On January 22, 2024, the Court entered an Order closing the Action, subject to Aeva filing an affidavit with the Court confirming that this notice has been issued. In entering the Order, the Court was not asked to review, and did not pass judgment on, the payment of the attorneys’ fees and expenses or their reasonableness.

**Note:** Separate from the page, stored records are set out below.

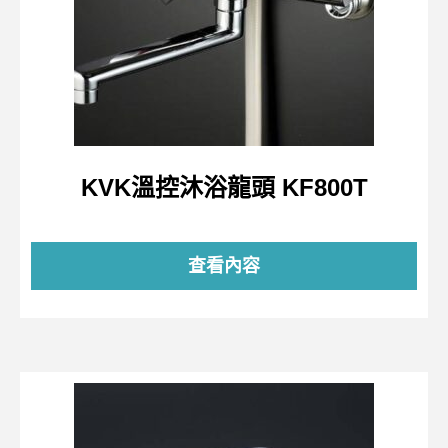
KVK溫控沐浴龍頭 KF800T
查看內容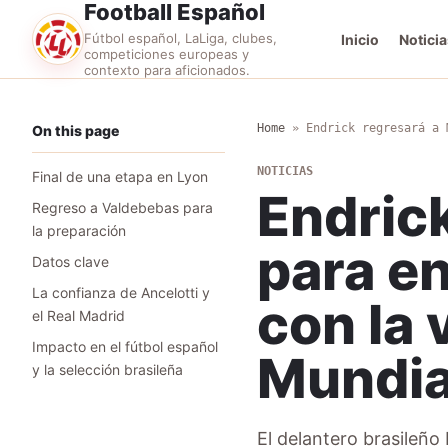
Football Español
Fútbol español, LaLiga, clubes,
Inicio
Noticia
competiciones europeas y
contexto para aficionados.
Home
»
Endrick regresará a 
On this page
NOTICIAS
Final de una etapa en Lyon
Endric
Regreso a Valdebebas para
la preparación
para e
Datos clave
La confianza de Ancelotti y
con la 
el Real Madrid
Impacto en el fútbol español
Mundia
y la selección brasileña
El delantero brasileño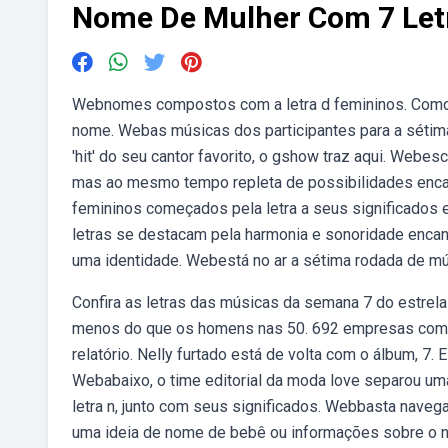
Nome De Mulher Com 7 Let
Webnomes compostos com a letra d femininos. Como es
nome. Webas músicas dos participantes para a sétima 
'hit' do seu cantor favorito, o gshow traz aqui. Webe
mas ao mesmo tempo repleta de possibilidades enca
femininos começados pela letra a seus significados
letras se destacam pela harmonia e sonoridade enc
uma identidade. Webestá no ar a sétima rodada de mú
Confira as letras das músicas da semana 7 do estrel
menos do que os homens nas 50. 692 empresas com 1
relatório. Nelly furtado está de volta com o álbum, 
Webabaixo, o time editorial da moda love separou 
letra n, junto com seus significados. Webbasta naveg
uma ideia de nome de bebê ou informações sobre o 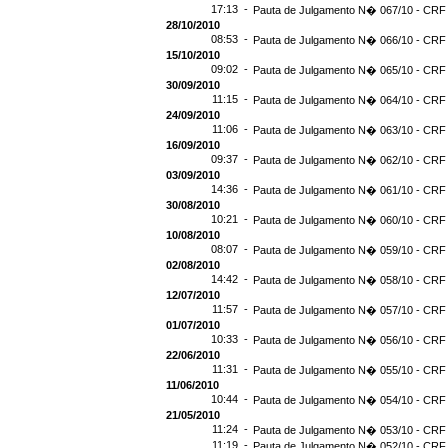
17:13 -
Pauta de Julgamento N� 067/10 - CRF -
28/10/2010
08:53 -
Pauta de Julgamento N� 066/10 - CRF 
15/10/2010
09:02 -
Pauta de Julgamento N� 065/10 - CRF 
30/09/2010
11:15 -
Pauta de Julgamento N� 064/10 - CRF 
24/09/2010
11:06 -
Pauta de Julgamento N� 063/10 - CRF 
16/09/2010
09:37 -
Pauta de Julgamento N� 062/10 - CRF 
03/09/2010
14:36 -
Pauta de Julgamento N� 061/10 - CRF 
30/08/2010
10:21 -
Pauta de Julgamento N� 060/10 - CRF 
10/08/2010
08:07 -
Pauta de Julgamento N� 059/10 - CRF 
02/08/2010
14:42 -
Pauta de Julgamento N� 058/10 - CRF 
12/07/2010
11:57 -
Pauta de Julgamento N� 057/10 - CRF 
01/07/2010
10:33 -
Pauta de Julgamento N� 056/10 - CRF 
22/06/2010
11:31 -
Pauta de Julgamento N� 055/10 - CRF 
11/06/2010
10:44 -
Pauta de Julgamento N� 054/10 - CRF 
21/05/2010
11:24 -
Pauta de Julgamento N� 053/10 - CRF 
11:19 -
Pauta de Julgamento N� 052/10 - CRF 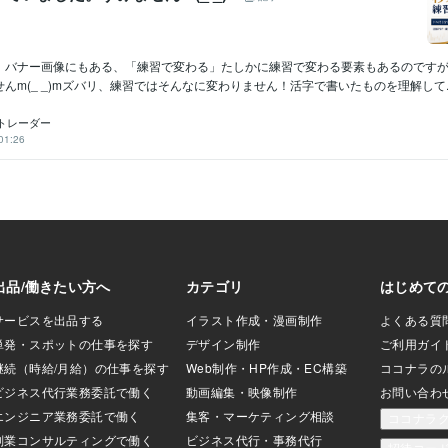
。バナー画像にもある、「練習で変わる」たしかに練習で変わる要素もあるのです
んm(_ _)mズバリ、練習ではそんなに変わりません！活字で書いたものを理解して..
トレーダー
01:26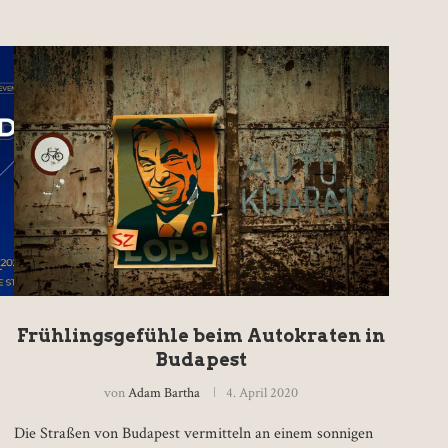
Frühlingsgefühle beim Autokraten in
Budapest
von
Adam Bartha
4. April 2020
Die Straßen von Budapest vermitteln an einem sonnigen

Litigation – other matters

On March 7, 2024, a putative class action lawsuit was filed in the Court of Chancery of the State of Delaware against InterPrivate Acquisition Management LLC, InterPrivate LLC, and former directors and officers of InterPrivate Acquisition Corp (“IPV”). The lawsuit is captioned, Louis Smith v. Ahmed M. Fattouh, et al., (Del. Ch. 2024). Among other remedies, the complaint seeks damages and attorneys’ fees and costs. In connection with IPV’s March 12, 2021, merger transaction with Aeva Inc., Aeva granted certain indemnification rights to IPV’s former directors and officers. However, neither Aeva nor its current directors or officers are named as defendants in the complaint.

Indemnifications

In the ordinary course of business, the Company is not subject to potential obligations under guarantees that fall within the scope of FASB ASC Guarantees, (Topic 460), except for standard indemnification provisions that are contained within many of the Company’s customer agreements and give rise only to disclosure requirements prescribed by Topic 460. Indemnification provisions contained within the Company’s customer agreements are generally consistent with those prevalent in the Company’s industry. The Company has not incurred any obligations under customer indemnification provisions and does not expect to incur significant obligations in the future. Accordingly, the Company does not maintain accruals for potential customer indemnification obligations.